--- ASSIGNED TASK ---
Any pictures in the records below must be left out when you repeat the lines from the line containing "गन्ना उर्वरक" through the line containing "SES ARTICLES" exactly.

--- EXCERPTED RECORDS ---
------------------------------
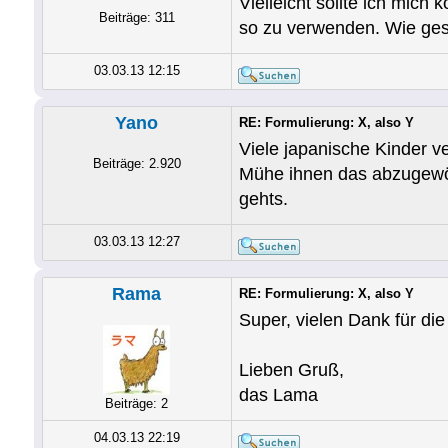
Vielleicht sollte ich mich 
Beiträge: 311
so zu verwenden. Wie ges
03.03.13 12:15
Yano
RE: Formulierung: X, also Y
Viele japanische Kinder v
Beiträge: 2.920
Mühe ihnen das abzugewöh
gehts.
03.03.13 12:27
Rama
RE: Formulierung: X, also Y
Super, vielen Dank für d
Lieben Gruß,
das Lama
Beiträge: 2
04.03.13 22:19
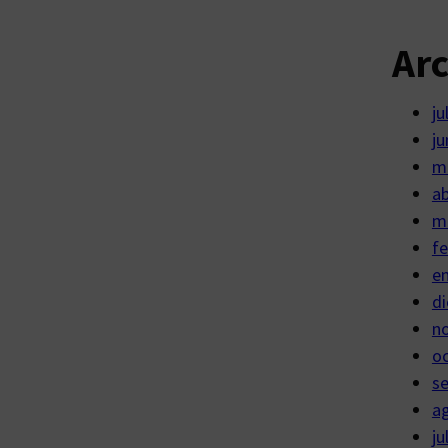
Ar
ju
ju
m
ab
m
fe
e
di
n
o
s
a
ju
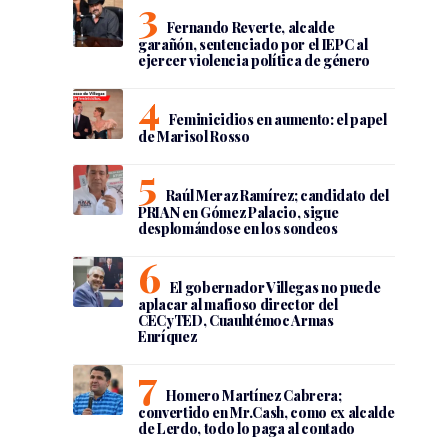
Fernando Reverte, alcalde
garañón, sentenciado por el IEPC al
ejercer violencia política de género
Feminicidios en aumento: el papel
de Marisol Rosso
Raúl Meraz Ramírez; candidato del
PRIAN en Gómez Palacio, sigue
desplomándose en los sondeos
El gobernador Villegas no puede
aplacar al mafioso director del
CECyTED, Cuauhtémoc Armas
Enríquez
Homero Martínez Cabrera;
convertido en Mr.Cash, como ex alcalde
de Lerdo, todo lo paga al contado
------------------------------
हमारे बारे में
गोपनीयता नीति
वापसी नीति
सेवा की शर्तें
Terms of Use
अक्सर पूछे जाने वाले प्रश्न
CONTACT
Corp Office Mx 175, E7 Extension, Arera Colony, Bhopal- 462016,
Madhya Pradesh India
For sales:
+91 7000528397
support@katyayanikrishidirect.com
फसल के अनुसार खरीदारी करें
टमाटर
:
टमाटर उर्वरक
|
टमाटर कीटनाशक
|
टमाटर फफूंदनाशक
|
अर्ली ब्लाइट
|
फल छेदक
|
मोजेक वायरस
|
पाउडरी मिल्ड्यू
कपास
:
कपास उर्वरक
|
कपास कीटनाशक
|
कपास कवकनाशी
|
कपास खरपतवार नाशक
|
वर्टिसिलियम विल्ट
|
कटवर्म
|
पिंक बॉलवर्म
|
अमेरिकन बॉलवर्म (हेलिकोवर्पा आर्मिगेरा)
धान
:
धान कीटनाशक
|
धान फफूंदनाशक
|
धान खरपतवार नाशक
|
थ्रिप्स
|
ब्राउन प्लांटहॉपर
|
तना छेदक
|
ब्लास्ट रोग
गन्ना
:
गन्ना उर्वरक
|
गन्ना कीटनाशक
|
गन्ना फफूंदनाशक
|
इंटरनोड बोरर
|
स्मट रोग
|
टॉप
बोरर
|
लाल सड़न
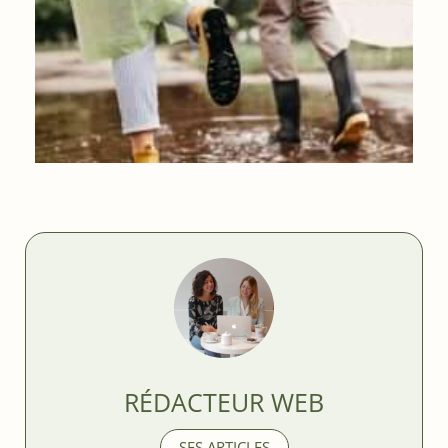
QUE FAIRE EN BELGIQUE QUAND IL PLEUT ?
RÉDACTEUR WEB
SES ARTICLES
------------------------------
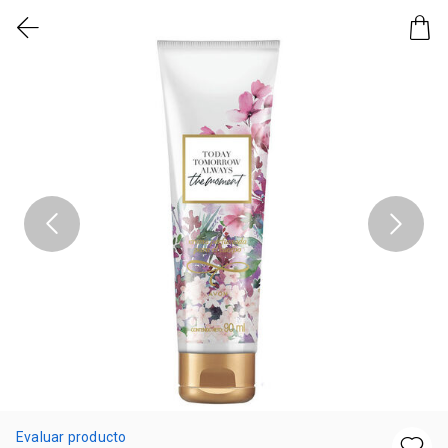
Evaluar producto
------------------------------
--- WRITTEN SOLUTION ---
गन्ना उर्वरक
|
गन्ना कीटनाशक
|
गन्ना फफूंदनाशक
|
इंटरनोड बोरर
|
स्मट रोग
|
टॉप
बोरर
|
लाल सड़न
QUE FAIRE EN BELGIQUE QUAND IL PLEUT ?
RÉDACTEUR WEB
SES ARTICLES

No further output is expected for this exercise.